- A U.S. district judge ruled on Thursday that Connecticut could transfer $145 million in ratepayer funds — initially collected for energy efficiency programs — into the general fund to cover a 2017 budget shortfall.
- Several groups, including the Connecticut Fund for the Environment, sued the state in May, arguing that using ratepayer funding for something other than its intended purpose violated clauses of the U.S. Constitution and amounted to an illegal tax.
- The court concluded that customers were never promised the funds would not be transferred to the general fund; customer advocates say they are considering whether to appeal to the Second Circuit Court of Appeals in New York.
The group of 11 plaintiffs is deciding whether to appeal, but say the lesson here is how difficult it can be to fund clean energy programs when earmarked funds can be swept up "on a legislative whim."
The transfers for this year have taken place, and included moving more than $63 million out of the Conservation and Load Management Fund, and $14 million from the Clean Energy Fund.
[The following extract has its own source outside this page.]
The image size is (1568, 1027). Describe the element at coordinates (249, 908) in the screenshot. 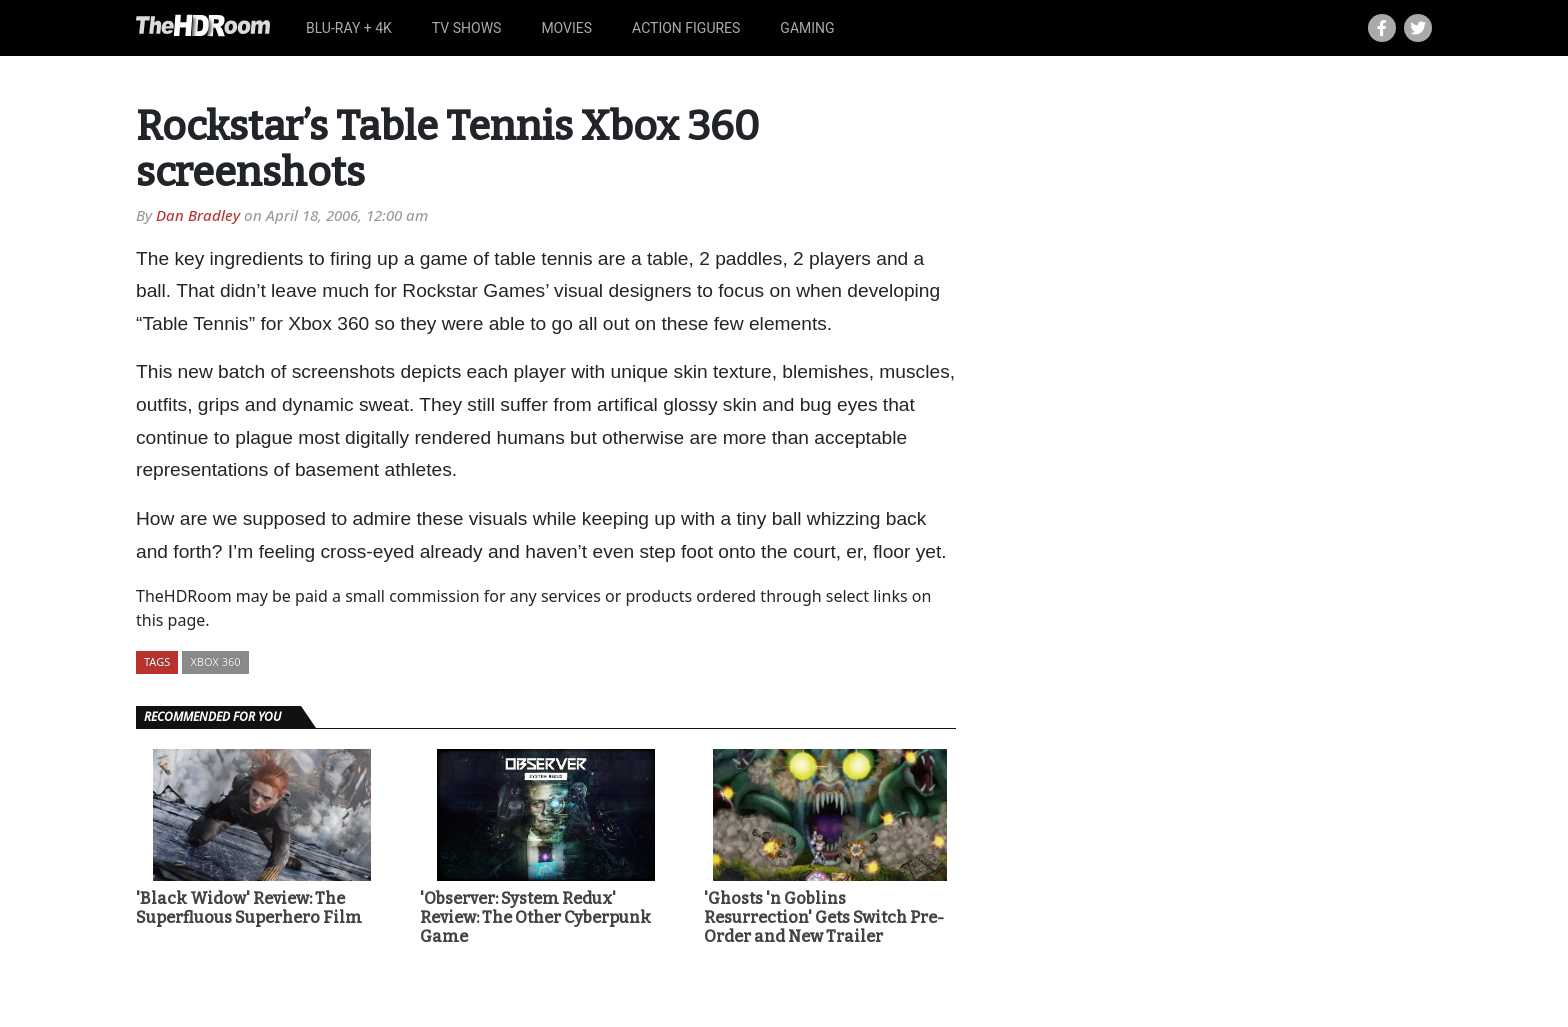

I see `'Black Widow' Review: The Superfluous Superhero Film` at that location.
Additional transfers are planned for next year.
"This case shows how incredibly difficult it is to stop the state from converting millions of dollars dedicated for a specific purposes — in this case, energy efficiency, renewables, and investments in clean energy — and converting the money into general fund purposes," Stephen Humes, a partner at Holland & Knight and co-counsel on the case, said in a statement.
The group's lawsuit argued the diversion of funds would violate the Contract Clause and Equal Protection Clause of the Constitution, and "functions as an illegal tax on tax-exempt organizations like churches and nonprofits."
The judge rejected those arguments, concluding "the plaintiffs do not have an implied contractual right over how the money in Energy Funds is spent."
The plaintiffs, which include energy advocacy groups, companies focused on efficiency, and individuals, say one way electric customers can fight back is at the ballot box. But in the near-term, the damage is done. The groups say diversion of energy efficiency funds has cost the state 3,000 jobs.